Aim of the task — Go through the material and copy every line in which "VENA" appears.

Records provided —
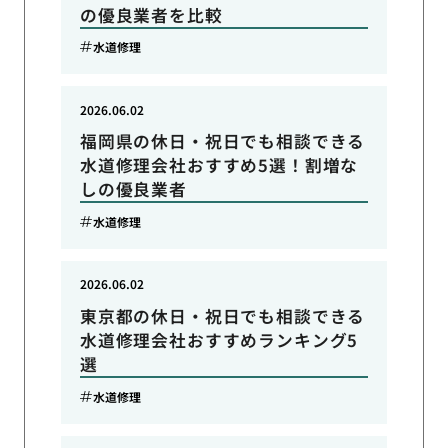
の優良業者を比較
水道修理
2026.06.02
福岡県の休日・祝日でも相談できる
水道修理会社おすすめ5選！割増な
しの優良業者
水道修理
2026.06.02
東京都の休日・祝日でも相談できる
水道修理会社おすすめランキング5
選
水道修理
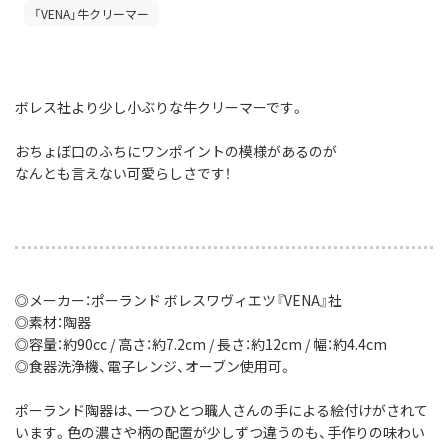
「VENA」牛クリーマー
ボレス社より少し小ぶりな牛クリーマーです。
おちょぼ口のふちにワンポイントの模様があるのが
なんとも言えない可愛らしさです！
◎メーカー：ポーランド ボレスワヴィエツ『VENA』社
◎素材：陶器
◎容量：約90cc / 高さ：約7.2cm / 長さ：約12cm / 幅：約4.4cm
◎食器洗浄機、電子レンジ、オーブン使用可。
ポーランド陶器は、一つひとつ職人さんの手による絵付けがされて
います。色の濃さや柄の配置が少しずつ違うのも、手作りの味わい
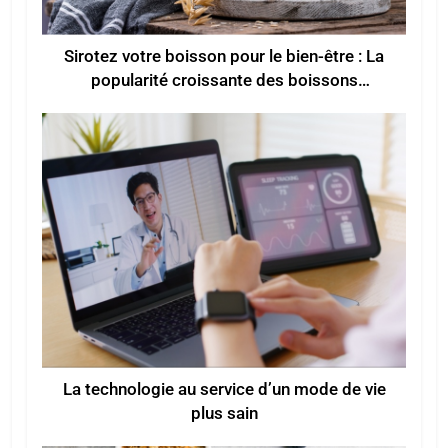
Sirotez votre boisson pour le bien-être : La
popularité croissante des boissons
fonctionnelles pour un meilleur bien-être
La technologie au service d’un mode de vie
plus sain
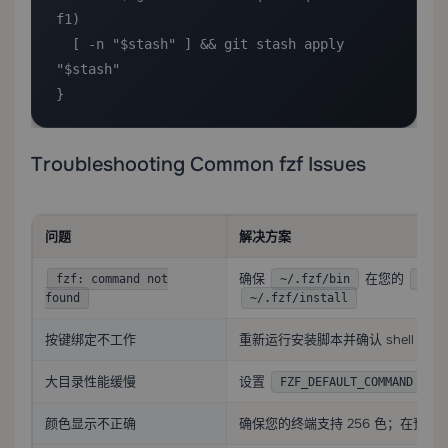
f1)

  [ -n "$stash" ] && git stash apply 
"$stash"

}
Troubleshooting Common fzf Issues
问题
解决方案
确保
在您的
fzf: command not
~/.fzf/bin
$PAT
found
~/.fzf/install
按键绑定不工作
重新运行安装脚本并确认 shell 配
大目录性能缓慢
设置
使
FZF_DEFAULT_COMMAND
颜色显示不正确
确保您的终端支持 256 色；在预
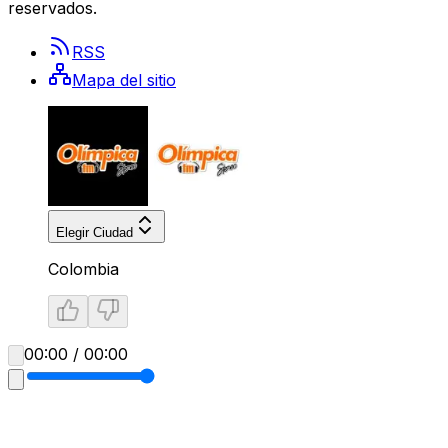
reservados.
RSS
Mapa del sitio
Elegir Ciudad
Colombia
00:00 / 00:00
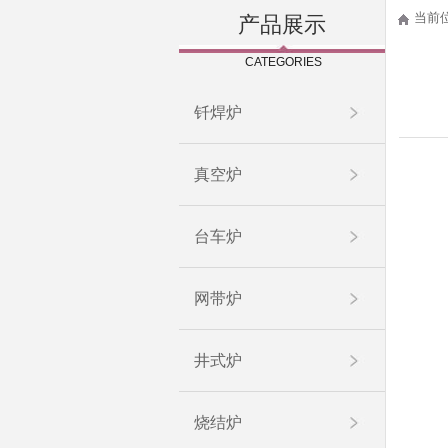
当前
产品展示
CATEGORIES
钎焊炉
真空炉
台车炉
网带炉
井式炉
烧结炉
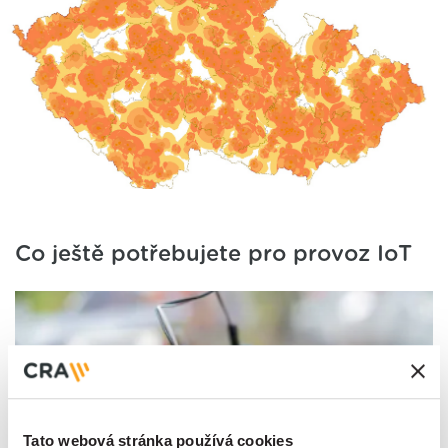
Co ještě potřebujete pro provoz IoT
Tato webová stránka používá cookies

Task answer —
「VENA」牛クリーマー
◎メーカー：ポーランド ボレスワヴィエツ『VENA』社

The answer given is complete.